San Francisco Besieged by Homeless Demanding Free Hotel Rooms, Pot, and Booze
“People are showing up in San Francisco from other places and asking where their hotel room is.”
Daniel Greenfield, a Shillman Journalism Fellow at the Freedom Center, is an investigative journalist and writer focusing on the radical Left and Islamic terrorism.
“People are showing up in San Francisco from other places and asking where their hotel room is,” Mayor Breed complained.
“People are coming from all over the place, Sacramento, Lake County, Bakersfield,” Jeanine Nicholson, the first lesbian head of the San Francisco Fire Department, grumbled. “People are getting released from jail in other counties and being told to go to San Francisco, where you will get a tent and then you will get housing.”
The people coming to the City by the Bay weren’t wearing flowers in their hair, they were homeless junkies who had heard that they were going to get free hotel rooms, along with pot and booze.
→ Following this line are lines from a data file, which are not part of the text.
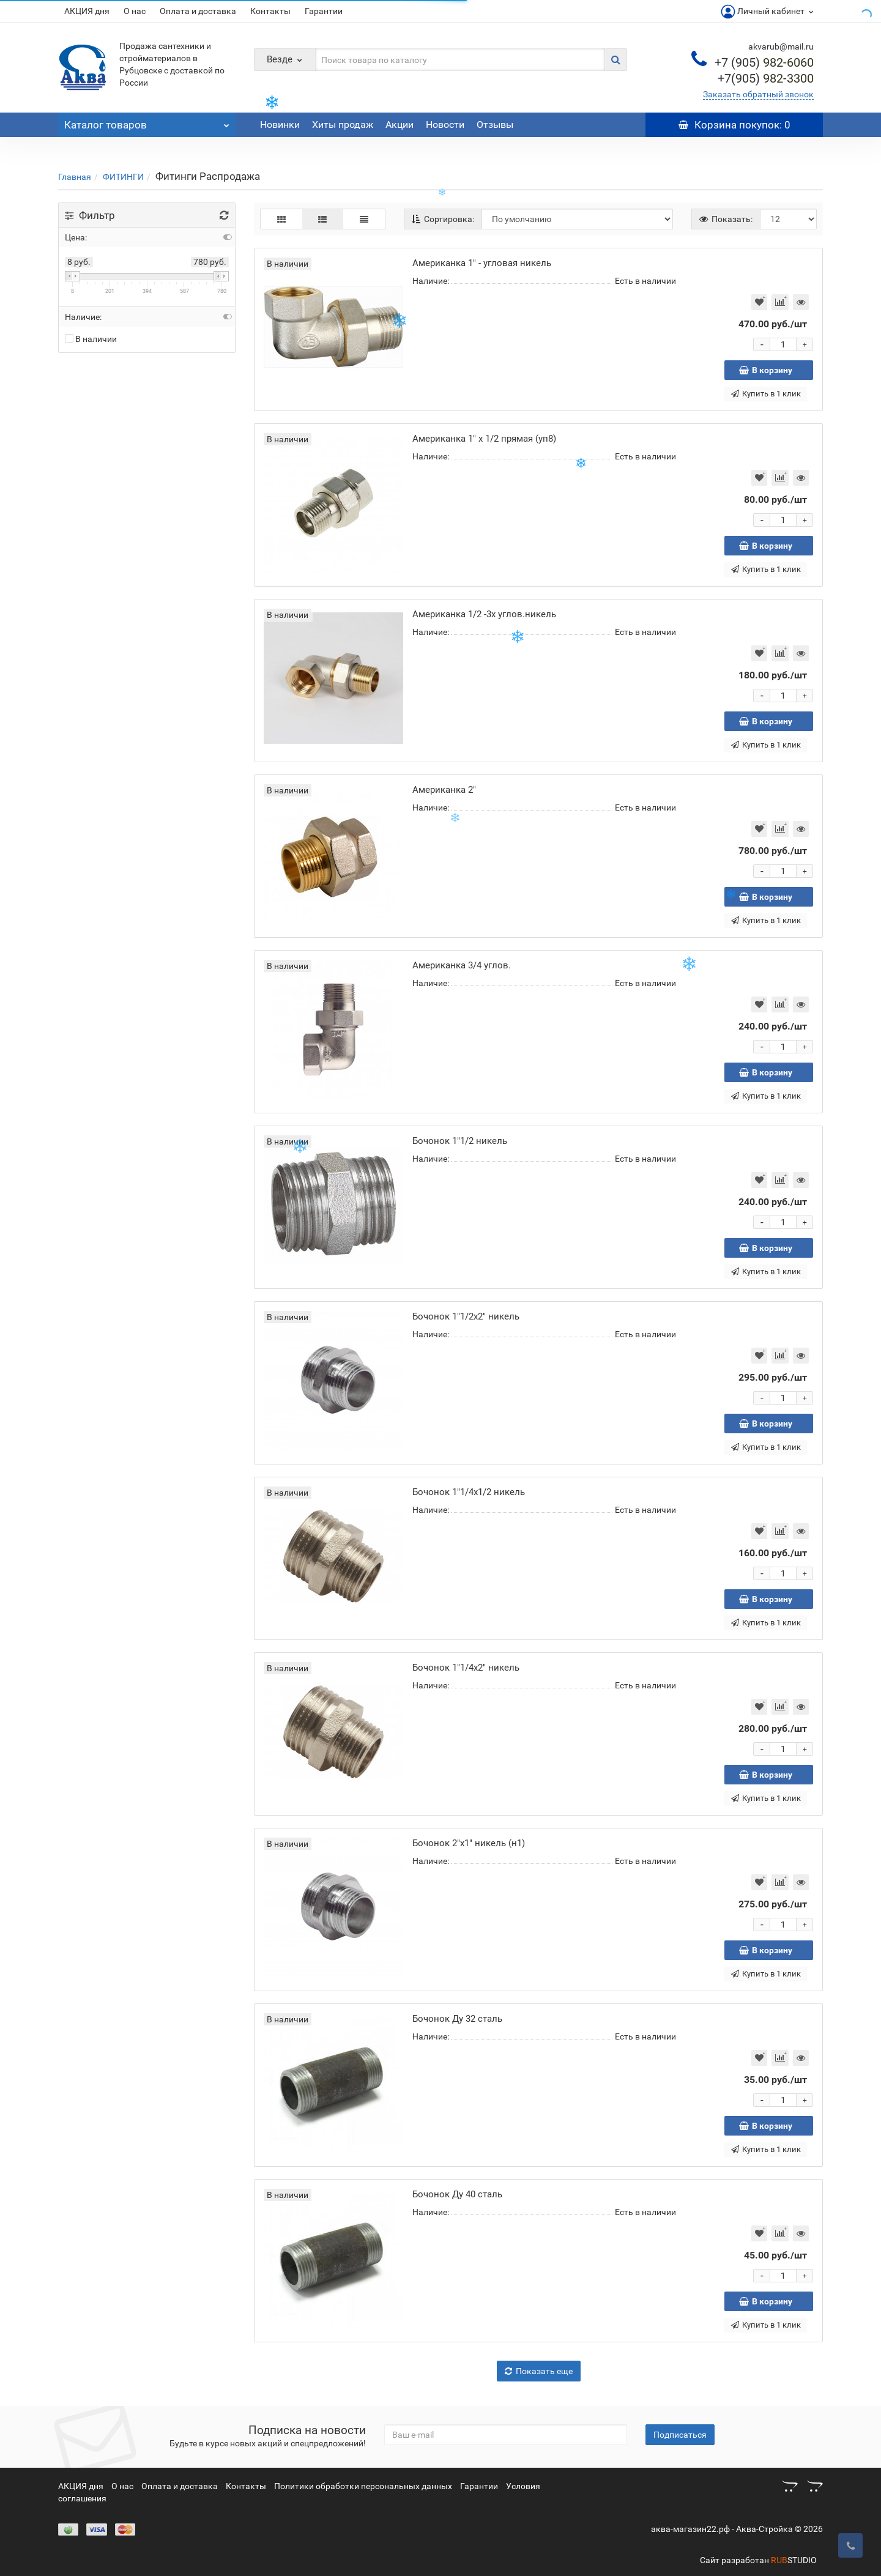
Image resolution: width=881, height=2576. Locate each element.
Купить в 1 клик (766, 393)
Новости (445, 124)
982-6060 (764, 62)
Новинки (280, 124)
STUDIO (794, 2560)
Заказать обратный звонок (758, 94)
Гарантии (324, 11)
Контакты (270, 11)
And it was all true. Every word of it.
San Francisco was spending $200 a night to house the homeless, or as the current politically correct euphemism insisted that they be called, the ‘unhoused’, in hotel rooms at a cost of over $100 million.
The hotel rooms were Plan B after an attempt to house the homeless (or the unhoused) in the Palace of Fine Arts. The degradation of the former imitation Roman bath built for the 1915 Exposition would have been a fitting symbol for the new San Francisco, but homeless advocates thought it wasn’t good enough.
Hotels weren’t exactly enthusiastic about having paranoid schizophrenics urinating in their lobbies. Also, under San Francisco law, staying there for 30 days might give the homeless tenancy rights.
And then good luck evicting them.
Meanwhile the homeless were willing to take the hotel rooms, but they weren’t following the rules.
The whole reason that San Francisco taxpayers were going to be out $200 a night for months was to save each crazed homeless junkie from spreading the coronavirus. But how do you do that when they won’t stop punching each other from less than 6 feet away, and won’t wash their hands before shooting up?
“It’s been very challenging to get even some of the residents who are part of the shelter system and our hotels to comply with the orders, to even wear masks,” Mayor London Breed complained. “It’s been so much harder to really care for this population especially when they won’t comply with simple directions or the orders we’re implementing.” She described it as an, “incredible logistical challenge.”
The problem with homeless shelters has always been getting the homeless to stay in them. No matter how comfortable the facilities might be, the inhabitants go off searching for drugs and alcohol which they’re not allowed to have in the shelters, and there goes your whole shelter in place strategy.